◆ Aim of the exercise
Lines that include the word "Settings" should be copied from the listing that follows.

****

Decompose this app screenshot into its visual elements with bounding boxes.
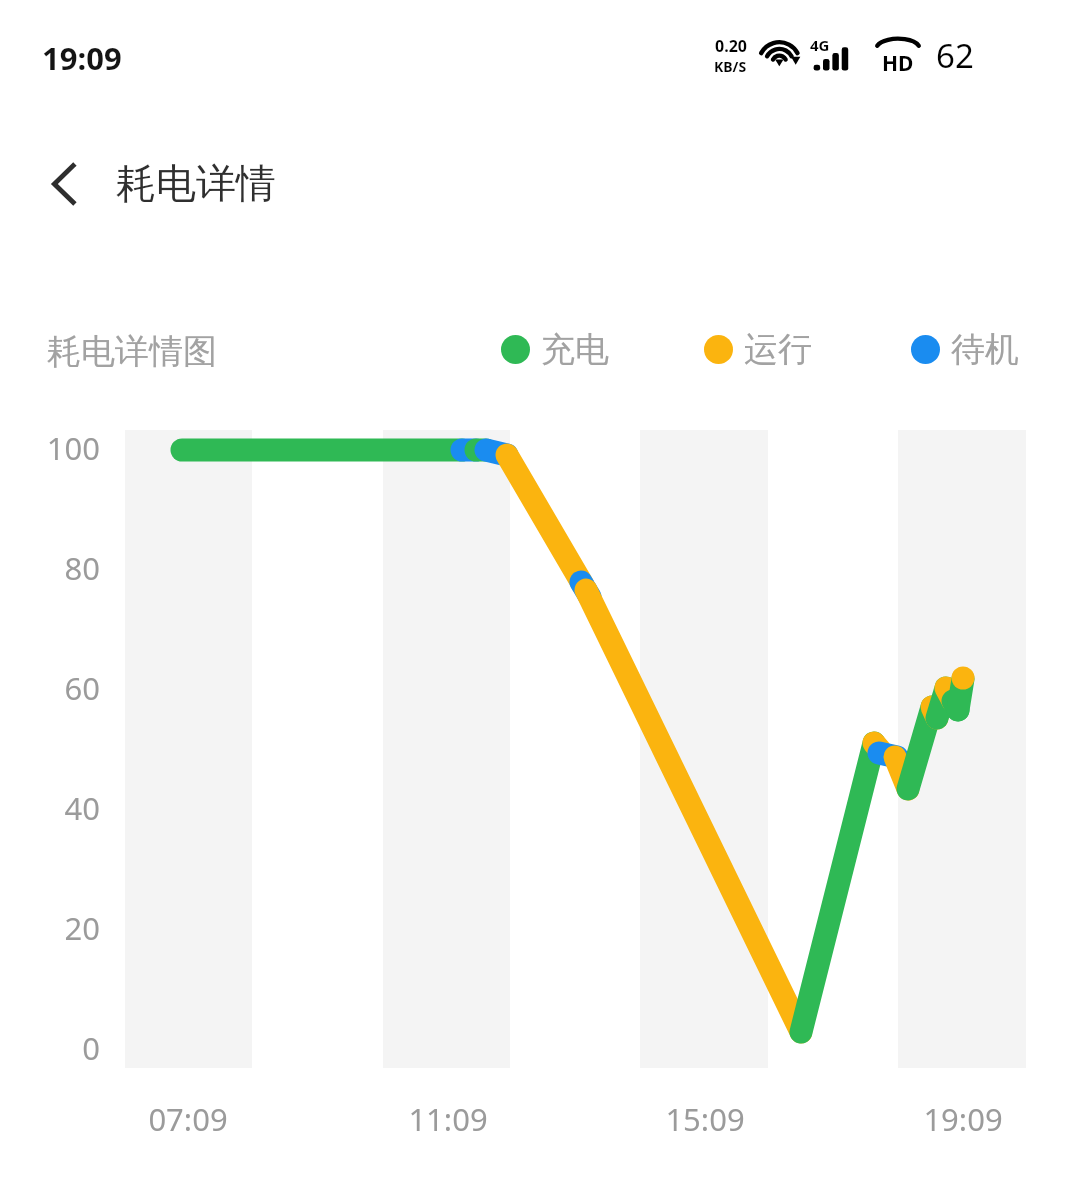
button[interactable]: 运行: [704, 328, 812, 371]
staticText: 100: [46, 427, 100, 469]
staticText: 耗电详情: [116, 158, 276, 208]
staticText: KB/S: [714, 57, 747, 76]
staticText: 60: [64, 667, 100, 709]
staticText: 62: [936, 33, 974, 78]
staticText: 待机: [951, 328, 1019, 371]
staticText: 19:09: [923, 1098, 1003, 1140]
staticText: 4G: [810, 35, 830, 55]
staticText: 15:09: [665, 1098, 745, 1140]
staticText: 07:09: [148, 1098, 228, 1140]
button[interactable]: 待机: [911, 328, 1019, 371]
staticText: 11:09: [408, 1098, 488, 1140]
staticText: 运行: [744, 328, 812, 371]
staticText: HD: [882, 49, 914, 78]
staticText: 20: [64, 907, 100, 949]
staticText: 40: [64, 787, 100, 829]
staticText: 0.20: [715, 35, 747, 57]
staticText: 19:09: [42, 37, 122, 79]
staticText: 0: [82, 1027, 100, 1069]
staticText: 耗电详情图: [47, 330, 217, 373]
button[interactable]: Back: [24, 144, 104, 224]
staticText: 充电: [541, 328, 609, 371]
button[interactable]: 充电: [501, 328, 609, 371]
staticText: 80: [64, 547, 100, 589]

****

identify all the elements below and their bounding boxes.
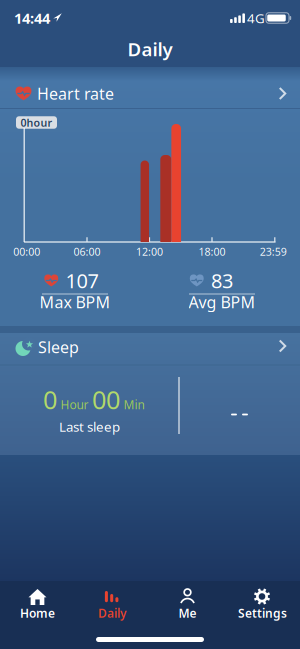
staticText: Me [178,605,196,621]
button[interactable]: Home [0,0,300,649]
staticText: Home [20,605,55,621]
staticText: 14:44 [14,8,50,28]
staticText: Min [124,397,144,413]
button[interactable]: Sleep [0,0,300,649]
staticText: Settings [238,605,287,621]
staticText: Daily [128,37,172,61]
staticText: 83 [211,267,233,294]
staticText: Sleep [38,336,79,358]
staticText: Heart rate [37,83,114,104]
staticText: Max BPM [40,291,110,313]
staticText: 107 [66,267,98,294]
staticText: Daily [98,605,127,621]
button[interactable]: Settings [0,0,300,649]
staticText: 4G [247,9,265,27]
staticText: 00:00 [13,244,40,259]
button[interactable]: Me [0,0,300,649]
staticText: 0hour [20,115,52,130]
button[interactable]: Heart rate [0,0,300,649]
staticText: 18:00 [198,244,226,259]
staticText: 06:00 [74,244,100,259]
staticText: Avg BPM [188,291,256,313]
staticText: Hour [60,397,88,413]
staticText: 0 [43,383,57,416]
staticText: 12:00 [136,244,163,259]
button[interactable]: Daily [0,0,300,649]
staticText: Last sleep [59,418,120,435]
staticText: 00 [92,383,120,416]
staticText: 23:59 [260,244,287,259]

****

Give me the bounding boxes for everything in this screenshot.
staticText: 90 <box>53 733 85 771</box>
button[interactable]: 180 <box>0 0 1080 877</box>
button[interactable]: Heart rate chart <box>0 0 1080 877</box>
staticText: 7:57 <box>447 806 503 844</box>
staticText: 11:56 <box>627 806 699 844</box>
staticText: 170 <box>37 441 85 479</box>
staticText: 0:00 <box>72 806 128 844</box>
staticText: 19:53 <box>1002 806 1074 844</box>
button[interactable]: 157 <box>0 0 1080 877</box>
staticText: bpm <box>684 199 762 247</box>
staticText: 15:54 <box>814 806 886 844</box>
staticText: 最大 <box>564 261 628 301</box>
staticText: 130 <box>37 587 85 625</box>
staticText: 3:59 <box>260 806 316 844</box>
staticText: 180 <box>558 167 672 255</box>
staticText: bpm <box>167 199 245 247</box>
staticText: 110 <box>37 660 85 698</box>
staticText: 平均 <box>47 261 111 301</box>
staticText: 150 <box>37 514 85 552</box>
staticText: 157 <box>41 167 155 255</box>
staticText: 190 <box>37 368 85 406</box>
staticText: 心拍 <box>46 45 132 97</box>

****

◆ Output for this task
staticText: Settings [238,605,287,621]
button[interactable]: Settings [0,0,300,649]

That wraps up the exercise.